Меньше двух десятков минут радостной скачки отделяло нас от обеденного привала, на который мы устроились на первом встреченном нам месте, обустроенном всё так же чуть в стороне от дороги, у корней высоченного дерева с родничком поблизости. Но были и отличия: каменный круг кострища был пошире, а рядом корни выпирали из земли неполным квадратом из трёх длинных подобий лавок шириной в добрый метр.

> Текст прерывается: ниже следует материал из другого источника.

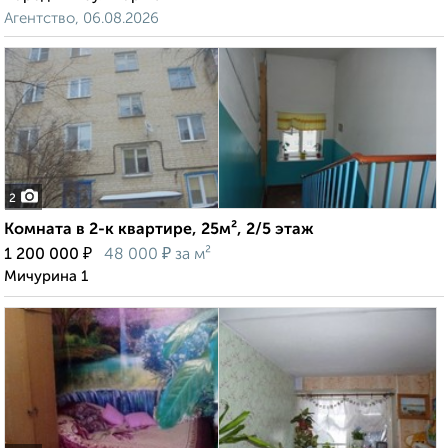
Агентство, 06.08.2026
2
Комната в 2-к квартире, 25м², 2/5 этаж
₽
₽
1 200 000
48 000
за м²
Мичурина 1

«О! Повышение комфорта! – думал я, снимая сумки с Мрры и рассёдлывая её, – Теперь понятно: раньше была зона влияния наверняка насквозь военизированного кла… э-э-э… Древа! Небось всё у них строго по вычурно́му Уставу светлоухих погранцов, каждый дуб на своём месте, а всяк спелый жёлудь учитывается и приходуется каким-нибудь каптенармусом Модестиэлем лично, после же к разбазариванию строго запрещается!»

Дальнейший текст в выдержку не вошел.